Like the story said, at the start of December, Santa sent them out, from the North Pole to the farside lands on the other side of the veil. Out into the world, the real world.
Like the story said, they would listen to the children, never responding, never saying anything, but always remaining alert, smiles plastered to their faces and painted on their souls.
Like the story said, they went back each night, telling Santa what the children had done, and Santa listened, then sent them back out again.
Santa didn't like it, because he thought it was too invasive, but there wasn't much he could do to stop it now the story existed. He could only control how it functioned. So Sammi, and Stanley, and Suzi, and Skippy, and Siobhan, and Reginald Fitzpatrick the Third, and all the other Scout Elves, did the job Santa gave them, and only went to places that had their visage in doll-shape, and nowhere else.

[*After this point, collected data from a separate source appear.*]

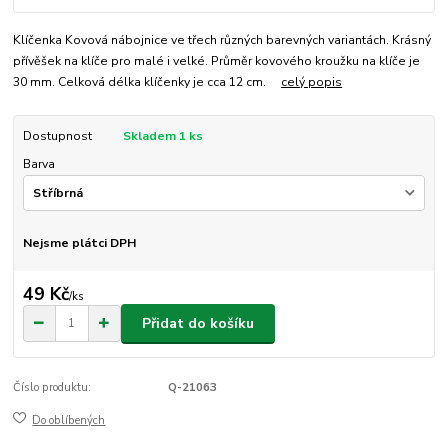
Klíčenka Kovová nábojnice ve třech různých barevných variantách. Krásný
přívěšek na klíče pro malé i velké. Průměr kovového kroužku na klíče je
30 mm. Celková délka klíčenky je cca 12 cm.
celý popis
Dostupnost
Skladem 1 ks
Barva
Nejsme plátci DPH
49 Kč
/
ks
Přidat do košíku
Číslo produktu:
Q-21063
Do oblíbených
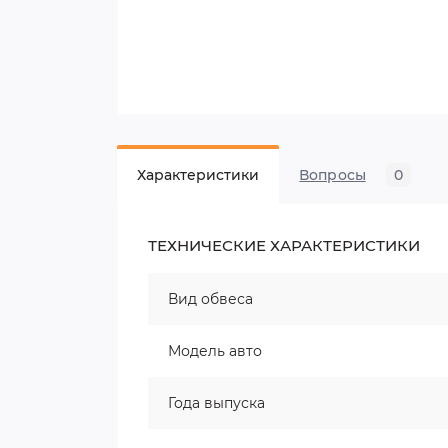
Характеристики
Вопросы
0
ТЕХНИЧЕСКИЕ ХАРАКТЕРИСТИКИ
Вид обвеса
Модель авто
Года выпуска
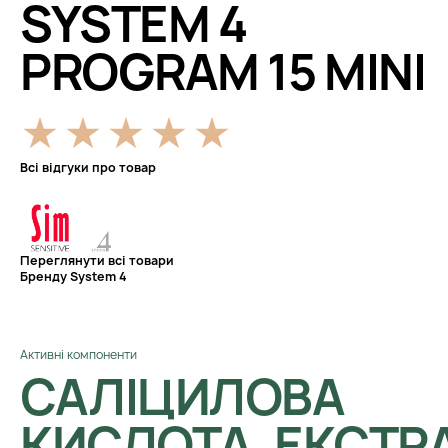
SYSTEM 4
PROGRAM 15 MINI
Всі відгуки про товар
Переглянути всі товари
Бренду System 4
Активні компоненти
САЛІЦИЛОВА
КИСЛОТА, ЕКСТР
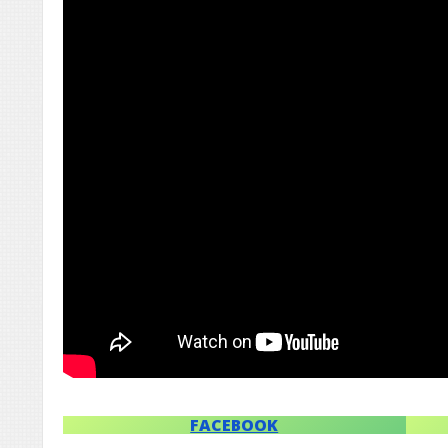
FACEBOOK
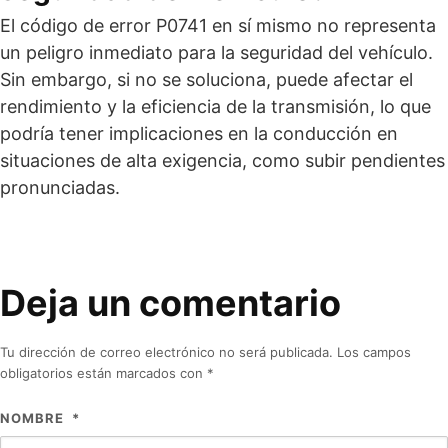
El código de error P0741 en sí mismo no representa
un peligro inmediato para la seguridad del vehículo.
Sin embargo, si no se soluciona, puede afectar el
rendimiento y la eficiencia de la transmisión, lo que
podría tener implicaciones en la conducción en
situaciones de alta exigencia, como subir pendientes
pronunciadas.
Deja un comentario
Tu dirección de correo electrónico no será publicada.
Los campos
obligatorios están marcados con
*
NOMBRE
*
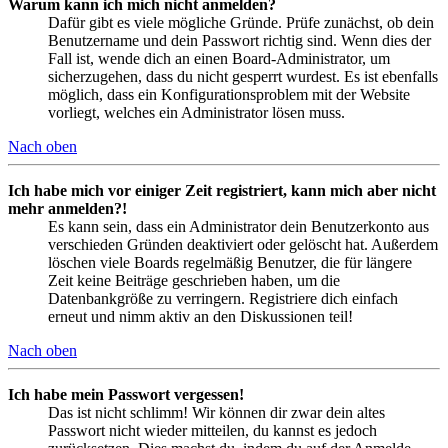
Warum kann ich mich nicht anmelden?
Dafür gibt es viele mögliche Gründe. Prüfe zunächst, ob dein
Benutzername und dein Passwort richtig sind. Wenn dies der
Fall ist, wende dich an einen Board-Administrator, um
sicherzugehen, dass du nicht gesperrt wurdest. Es ist ebenfalls
möglich, dass ein Konfigurationsproblem mit der Website
vorliegt, welches ein Administrator lösen muss.
Nach oben
Ich habe mich vor einiger Zeit registriert, kann mich aber nicht
mehr anmelden?!
Es kann sein, dass ein Administrator dein Benutzerkonto aus
verschieden Gründen deaktiviert oder gelöscht hat. Außerdem
löschen viele Boards regelmäßig Benutzer, die für längere
Zeit keine Beiträge geschrieben haben, um die
Datenbankgröße zu verringern. Registriere dich einfach
erneut und nimm aktiv an den Diskussionen teil!
Nach oben
Ich habe mein Passwort vergessen!
Das ist nicht schlimm! Wir können dir zwar dein altes
Passwort nicht wieder mitteilen, du kannst es jedoch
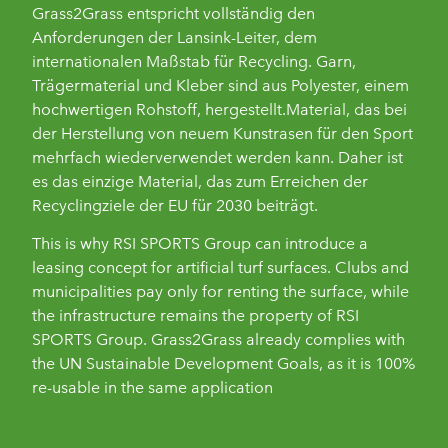
Grass2Grass entspricht vollständig den
Anforderungen der Lansink-Leiter, dem
internationalen Maßstab für Recycling. Garn,
Trägermaterial und Kleber sind aus Polyester, einem
hochwertigen Rohstoff, hergestellt.Material, das bei
der Herstellung von neuem Kunstrasen für den Sport
mehrfach wiederverwendet werden kann. Daher ist
es das einzige Material, das zum Erreichen der
Recyclingziele der EU für 2030 beiträgt.
This is why RSI SPORTS Group can introduce a
leasing concept for artificial turf surfaces. Clubs and
municipalities pay only for renting the surface, while
the infrastructure remains the property of RSI
SPORTS Group. Grass2Grass already complies with
the UN Sustainable Development Goals, as it is 100%
re-usable in the same application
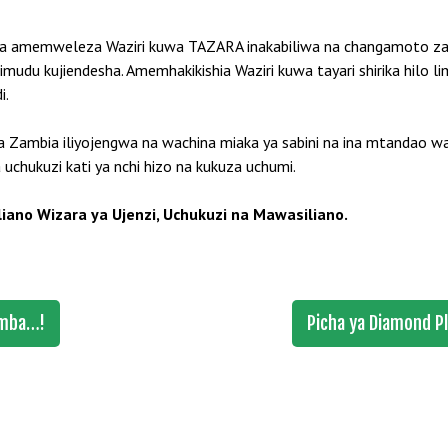
amemweleza Waziri kuwa TAZARA inakabiliwa na changamoto za kimt
mudu kujiendesha. Amemhakikishia Waziri kuwa tayari shirika hilo l
i.
na Zambia iliyojengwa na wachina miaka ya sabini na ina mtandao 
 uchukuzi kati ya nchi hizo na kukuza uchumi.
iano Wizara ya Ujenzi, Uchukuzi na Mawasiliano.
umba…!
Picha ya Diamond P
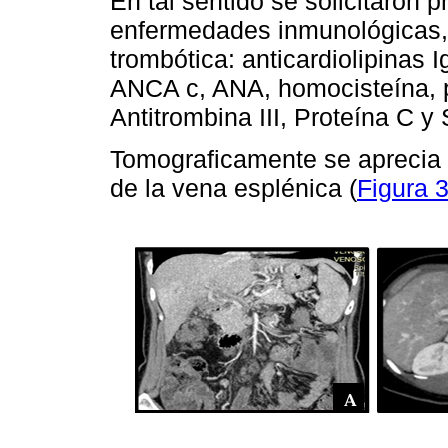
En tal sentido se solicitaron 
enfermedades inmunológicas,
trombótica: anticardiolipinas
ANCA c, ANA, homocisteína, pr
Antitrombina III, Proteína C y
Tomograficamente se aprecia 
de la vena esplénica (
Figura 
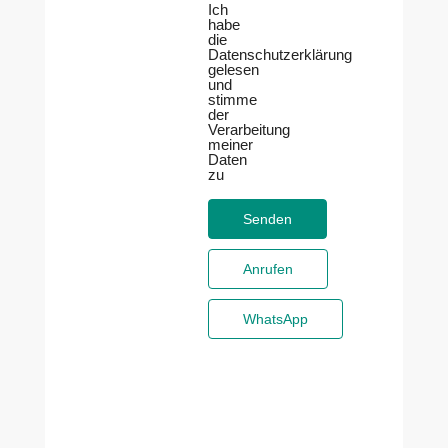
Ich
habe
die
Datenschutzerklärung
gelesen
und
stimme
der
Verarbeitung
meiner
Daten
zu
Anrufen
WhatsApp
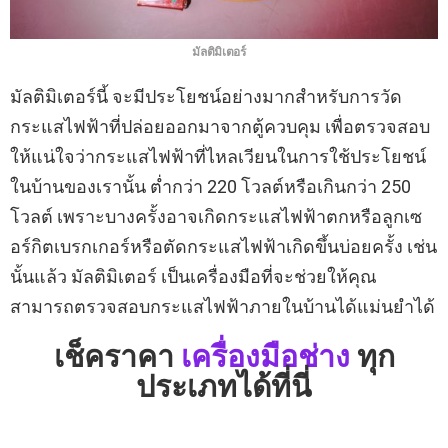
มัลติมิเตอร์
มัลติมิเตอร์นี้ จะมีประโยชน์อย่างมากสําหรับการวัด
กระแสไฟฟ้าที่ปล่อยออกมาจากตู้ควบคุม เพื่อตรวจสอบ
ให้แน่ใจว่ากระแสไฟฟ้าที่ไหลเวียนในการใช้ประโยชน์
ในบ้านของเรานั้น ต่ำกว่า 220 โวลต์หรือเกินกว่า 250
โวลต์ เพราะบางครั้งอาจเกิดกระแสไฟฟ้าตกหรือลูกเซ
อร์กิตเบรกเกอร์หรือตัดกระแสไฟฟ้าเกิดขึ้นบ่อยครั้ง เช่น
นั้นแล้ว มัลติมิเตอร์ เป็นเครื่องมือที่จะช่วยให้คุณ
สามารถตรวจสอบกระแสไฟฟ้าภายในบ้านได้แม่นยำได้
เช็คราคา
เครื่องมือช่าง
ทุก
ประเภทได้ที่นี่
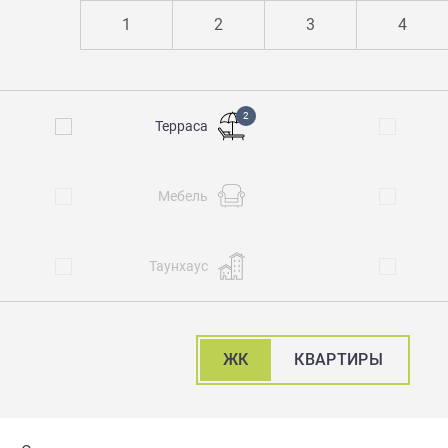
1
2
3
4
2
Терраса
Мебель
Таунхаус
ЖК
КВАРТИРЫ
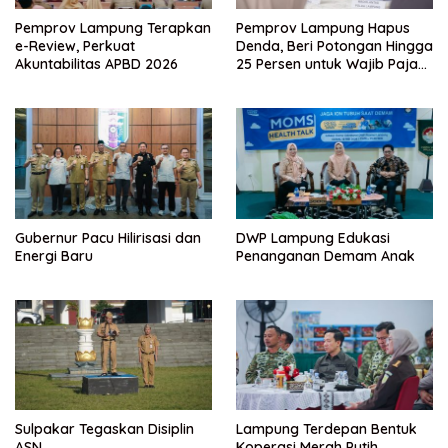
Pemprov Lampung Terapkan
Pemprov Lampung Hapus
e-Review, Perkuat
Denda, Beri Potongan Hingga
Akuntabilitas APBD 2026
25 Persen untuk Wajib Pajak
Taat
Gubernur Pacu Hilirisasi dan
DWP Lampung Edukasi
Energi Baru
Penanganan Demam Anak
Sulpakar Tegaskan Disiplin
Lampung Terdepan Bentuk
ASN
Koperasi Merah Putih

Sammi knew how the story went. It was bound into her elf-self, her very core as a spirit of Christmas. Once she arrived, and took up habitation in her visage, like the story said-- at least, how it was supposed to go, is that, well, Tommy, as her first child, got to name her. She didn't like that part of the story. Hated it, actually. She was Sammi. She was who she was. Even if that meant she was, otherwise, just like everyone else, she was at least going to be just like everyone else in her way.
Maybe that was the difference. Or maybe the difference was with Tommy. Regardless, that first night, after having been at her post all day, but before she reported back to Santa, and just as she'd left her visage to stretch after having been in the same pose for many hours, Tommy, then all of five years old, saw her. Really, truly saw her.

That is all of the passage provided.